Primary antibodies: EBV gp350 nAb (m72A1) was purified from the supernatant of the HB168 hybridoma cell line using Capturem™ Protein A Maxiprep spin columns (Takara) or protein G affinity and size-exclusion chromatography. The non-nAb gp350/220 mAb (2L10) was purchased from Millipore Sigma. Anti-KSHV gH/gL 54A1 mAb was generated and characterized in our laboratory as outlined (Mulama et al., 2019).

Secondary antibodies: Horseradish peroxidase (HRP)-conjugated goat anti-mouse IgG for immunoblot or ELISA was purchased from Bio-Rad. HRP-conjugated goat anti-human IgG for ELISA was purchased from ThermoFisher Scientific. Alexa Fluor® (AF) 488-conjugated goat anti-mouse IgG (H+L) and AF488-conjugated goat anti-human IgG (H+L) for flow cytometry was purchased from Life Sciences Tech. Anti-biotin monoclonal antibody conjugated to AF488 for competitive binding assay was purchased from ThermoFisher Scientific.

The construction of the pCI-puro vector and pCAGGS-gp350/220-F has been described (Ogembo et al., 2015; Perez et al., 2017).

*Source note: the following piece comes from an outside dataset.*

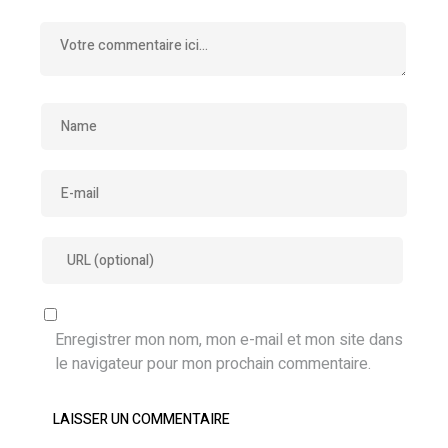
Enregistrer mon nom, mon e-mail et mon site dans
le navigateur pour mon prochain commentaire.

Virus production and purification

eGFP-tagged EBV was produced from the EBV-infected AGS cell line as described (Ogembo et al., 2015). Briefly, AGS-EBV-eGFP cells were seeded to 90% confluency in T-75 flasks in Ham’s F-12 medium containing G418 antibiotic. After the cells reached confluency, G418 media was replaced with Ham’s F-12 medium containing 33 ng/ml 12-O-tetradecanoylphorbol-13-acetate (TPA) and 3 mM sodium butyrate (NaB) to induce lytic replication of the virus. Twenty-four h post-induction, the media was replaced with complete Ham’s F-12 media without G418, TPA, or NaB and cells were incubated for 4 days at 37°C in a 50% CO2 incubator. The cell supernatant was collected, centrifuged, and filtered using a 0.8-μm filter to remove cell debris. The filtered supernatant was ultra-centrifuged using a Beckman-Coulter type 19 rotor for 70 min at 14 941 xg to pellet the virus. EBV-eGFP virus was titrated in both HEK-293T cells and Raji cells, and stocks were stored at −80°C for subsequent experiments.

Generation and purification of gp350 virus-like particles (VLPs)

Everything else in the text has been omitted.